───── SUPPLIED ENTRIES

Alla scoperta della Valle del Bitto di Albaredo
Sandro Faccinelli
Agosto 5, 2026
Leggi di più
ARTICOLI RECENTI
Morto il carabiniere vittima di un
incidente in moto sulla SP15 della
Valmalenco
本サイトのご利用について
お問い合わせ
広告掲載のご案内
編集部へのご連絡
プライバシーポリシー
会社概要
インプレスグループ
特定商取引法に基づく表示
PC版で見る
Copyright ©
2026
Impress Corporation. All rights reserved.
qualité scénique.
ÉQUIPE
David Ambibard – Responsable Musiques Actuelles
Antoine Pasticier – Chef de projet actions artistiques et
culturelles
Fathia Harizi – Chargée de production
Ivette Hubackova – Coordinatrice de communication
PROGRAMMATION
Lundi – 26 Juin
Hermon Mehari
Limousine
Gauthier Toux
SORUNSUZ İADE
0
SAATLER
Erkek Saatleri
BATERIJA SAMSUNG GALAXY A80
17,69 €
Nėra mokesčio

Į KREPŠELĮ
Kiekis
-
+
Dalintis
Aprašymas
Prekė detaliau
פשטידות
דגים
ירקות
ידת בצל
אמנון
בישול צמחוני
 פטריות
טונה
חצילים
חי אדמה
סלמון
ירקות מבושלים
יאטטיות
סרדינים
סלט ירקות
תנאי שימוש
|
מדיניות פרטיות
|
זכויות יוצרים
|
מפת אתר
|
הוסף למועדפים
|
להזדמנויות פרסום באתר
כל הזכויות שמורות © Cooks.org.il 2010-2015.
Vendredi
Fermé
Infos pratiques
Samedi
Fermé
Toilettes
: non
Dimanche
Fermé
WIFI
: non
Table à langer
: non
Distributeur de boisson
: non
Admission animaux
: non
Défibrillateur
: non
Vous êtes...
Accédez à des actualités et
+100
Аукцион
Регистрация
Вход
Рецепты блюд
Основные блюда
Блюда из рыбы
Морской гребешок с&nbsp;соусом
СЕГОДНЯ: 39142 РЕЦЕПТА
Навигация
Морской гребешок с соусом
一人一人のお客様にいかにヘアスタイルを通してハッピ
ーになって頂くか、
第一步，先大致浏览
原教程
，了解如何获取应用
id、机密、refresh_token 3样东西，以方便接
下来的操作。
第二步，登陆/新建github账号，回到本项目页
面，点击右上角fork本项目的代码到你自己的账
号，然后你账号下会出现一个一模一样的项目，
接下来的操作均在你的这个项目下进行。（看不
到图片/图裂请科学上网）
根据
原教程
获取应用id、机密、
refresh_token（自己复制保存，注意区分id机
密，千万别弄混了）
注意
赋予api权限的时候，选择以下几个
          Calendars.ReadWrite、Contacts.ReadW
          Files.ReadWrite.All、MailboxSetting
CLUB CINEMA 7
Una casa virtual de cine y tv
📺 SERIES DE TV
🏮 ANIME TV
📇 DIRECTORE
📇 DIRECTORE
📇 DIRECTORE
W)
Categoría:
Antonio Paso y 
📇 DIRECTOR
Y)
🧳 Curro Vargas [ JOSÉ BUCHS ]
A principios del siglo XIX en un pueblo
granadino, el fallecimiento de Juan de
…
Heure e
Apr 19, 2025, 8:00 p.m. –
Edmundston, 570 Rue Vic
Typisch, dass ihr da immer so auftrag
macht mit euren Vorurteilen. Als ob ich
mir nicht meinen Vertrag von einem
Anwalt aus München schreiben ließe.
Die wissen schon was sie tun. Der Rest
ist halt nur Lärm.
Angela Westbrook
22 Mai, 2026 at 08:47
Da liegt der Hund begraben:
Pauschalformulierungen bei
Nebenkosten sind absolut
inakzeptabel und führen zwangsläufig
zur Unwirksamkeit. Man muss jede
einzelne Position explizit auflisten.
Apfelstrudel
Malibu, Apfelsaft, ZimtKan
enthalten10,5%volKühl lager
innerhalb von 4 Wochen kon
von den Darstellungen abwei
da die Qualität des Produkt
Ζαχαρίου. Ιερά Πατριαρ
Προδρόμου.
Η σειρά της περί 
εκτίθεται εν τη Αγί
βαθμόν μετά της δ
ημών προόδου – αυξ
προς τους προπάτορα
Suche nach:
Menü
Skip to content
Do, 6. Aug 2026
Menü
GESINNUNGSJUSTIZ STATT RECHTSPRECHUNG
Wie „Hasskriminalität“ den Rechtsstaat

──────────

* **WHAT TO DO**
Copy out all the lines of the records that include "ReadWrite".

* **THE ANSWER**
          Calendars.ReadWrite、Contacts.ReadW
          Files.ReadWrite.All、MailboxSetting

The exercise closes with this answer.